*To do*:
Return, from the listing below, every line that includes "Sponsor".

**** Supplied records

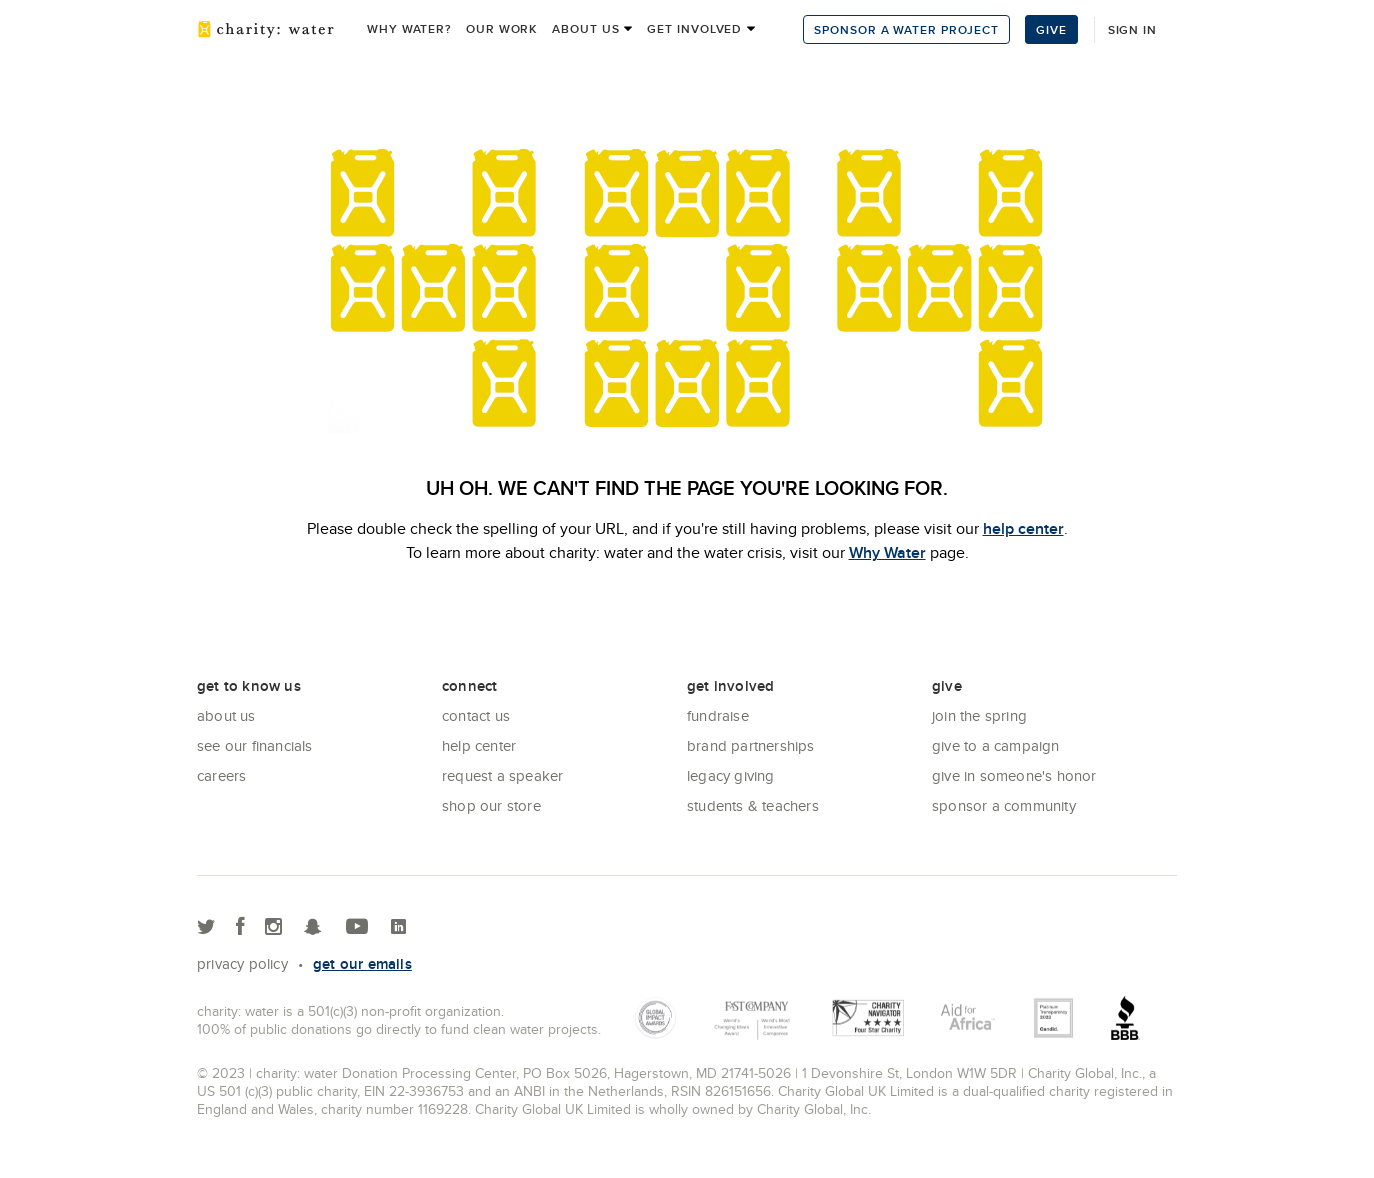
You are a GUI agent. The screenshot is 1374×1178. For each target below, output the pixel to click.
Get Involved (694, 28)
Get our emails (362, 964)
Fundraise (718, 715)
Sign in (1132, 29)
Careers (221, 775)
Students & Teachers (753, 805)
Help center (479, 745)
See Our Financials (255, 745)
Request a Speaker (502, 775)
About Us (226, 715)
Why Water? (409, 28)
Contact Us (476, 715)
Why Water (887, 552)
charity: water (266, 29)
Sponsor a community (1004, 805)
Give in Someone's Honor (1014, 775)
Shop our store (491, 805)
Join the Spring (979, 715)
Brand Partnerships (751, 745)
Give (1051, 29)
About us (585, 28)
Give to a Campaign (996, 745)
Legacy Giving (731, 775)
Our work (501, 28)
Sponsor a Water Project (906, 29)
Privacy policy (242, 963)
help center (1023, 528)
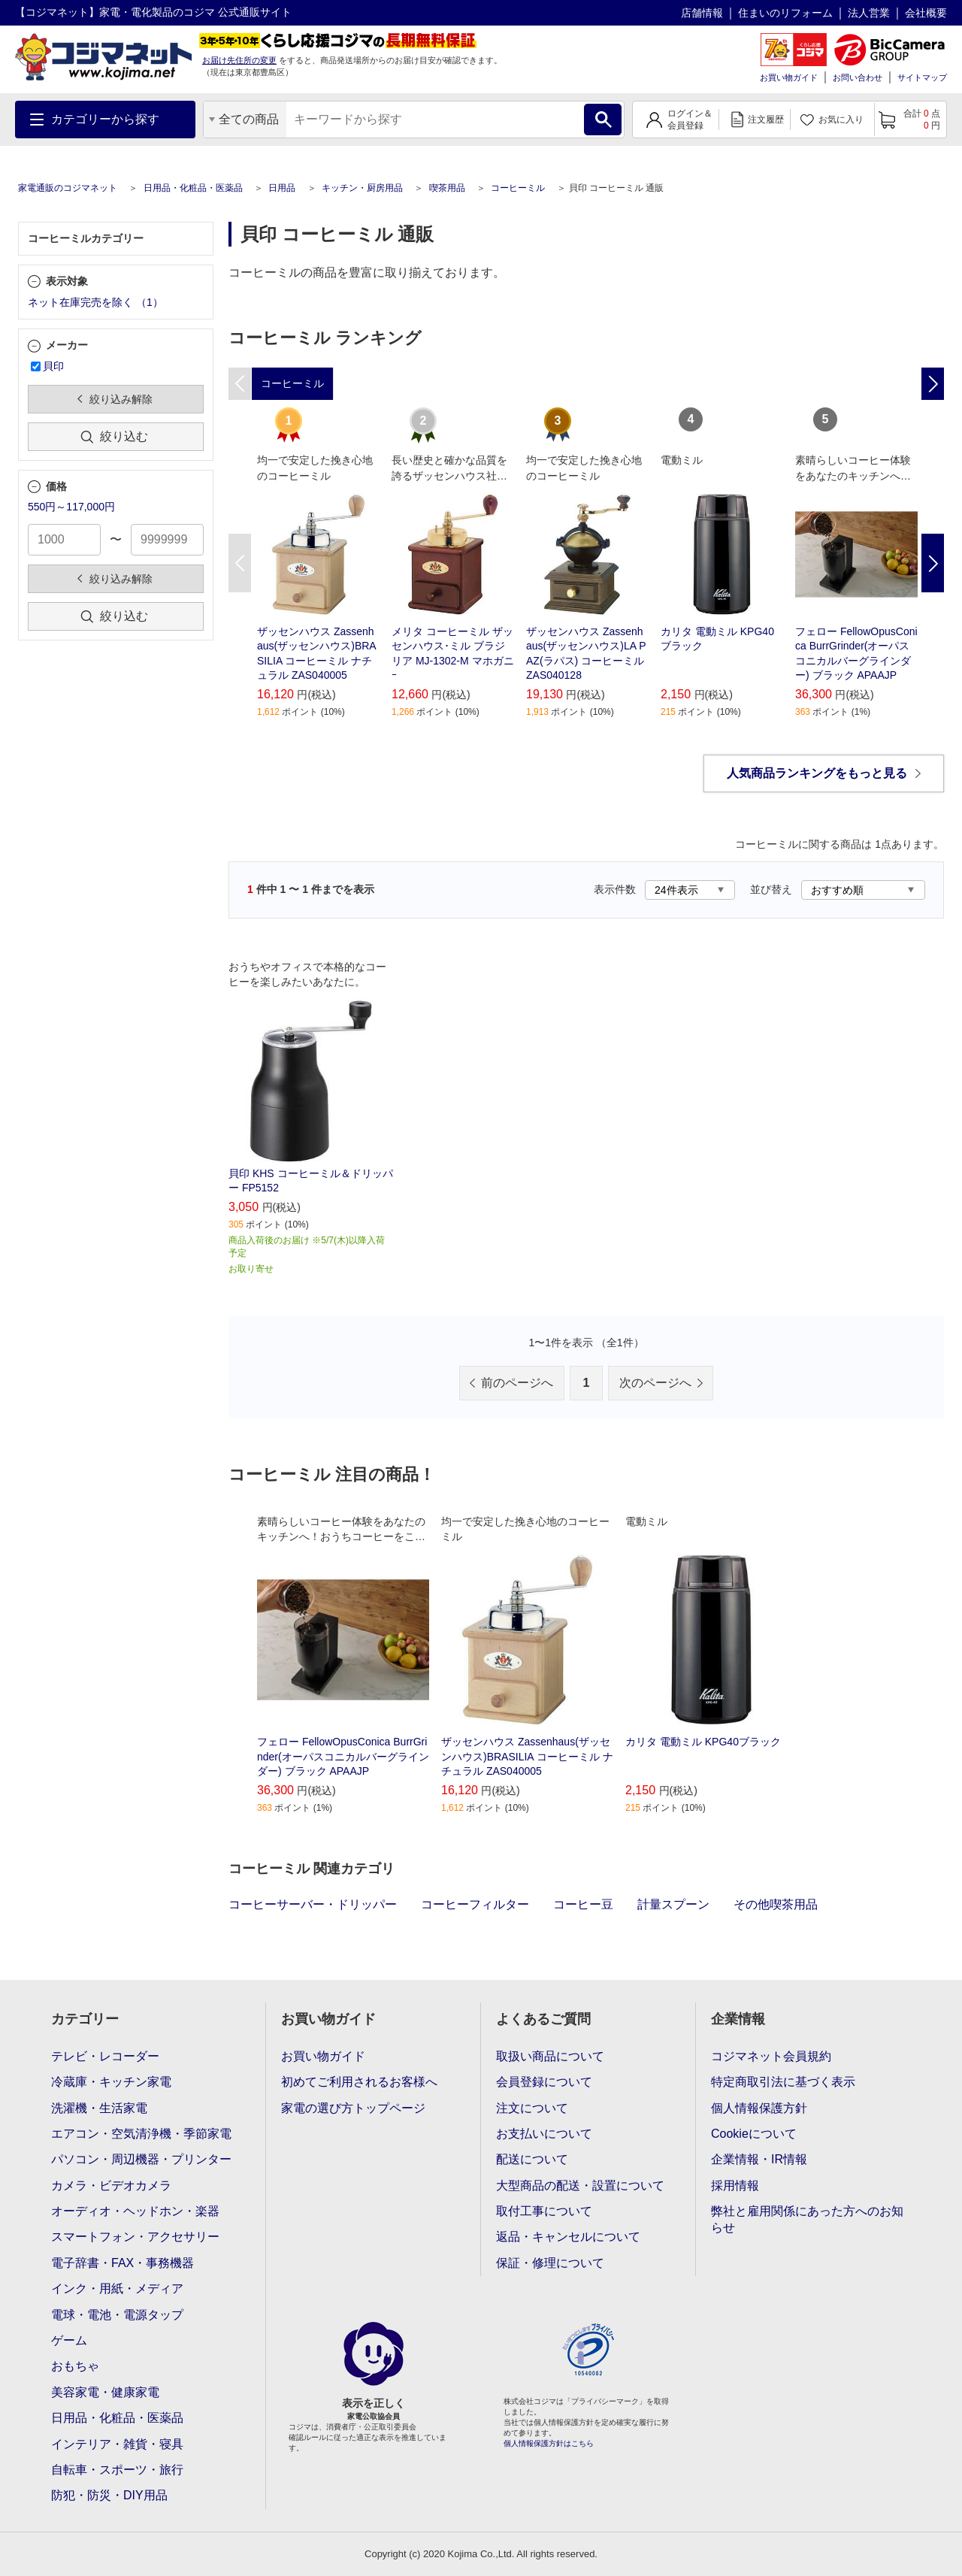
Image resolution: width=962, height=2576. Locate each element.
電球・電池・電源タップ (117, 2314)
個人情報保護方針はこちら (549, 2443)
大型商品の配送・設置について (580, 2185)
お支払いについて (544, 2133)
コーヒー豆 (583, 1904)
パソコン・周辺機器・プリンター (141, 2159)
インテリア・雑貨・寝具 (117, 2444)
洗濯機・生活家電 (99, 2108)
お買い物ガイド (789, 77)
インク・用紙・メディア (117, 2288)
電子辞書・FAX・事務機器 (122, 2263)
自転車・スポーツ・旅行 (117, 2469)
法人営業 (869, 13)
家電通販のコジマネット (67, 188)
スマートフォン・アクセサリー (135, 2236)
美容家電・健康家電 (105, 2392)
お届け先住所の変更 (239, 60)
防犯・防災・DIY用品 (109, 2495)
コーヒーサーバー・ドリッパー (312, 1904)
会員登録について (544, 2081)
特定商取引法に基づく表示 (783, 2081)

********

*Written solution*:
Sponsor a community (1004, 805)
Sponsor a Water Project (906, 29)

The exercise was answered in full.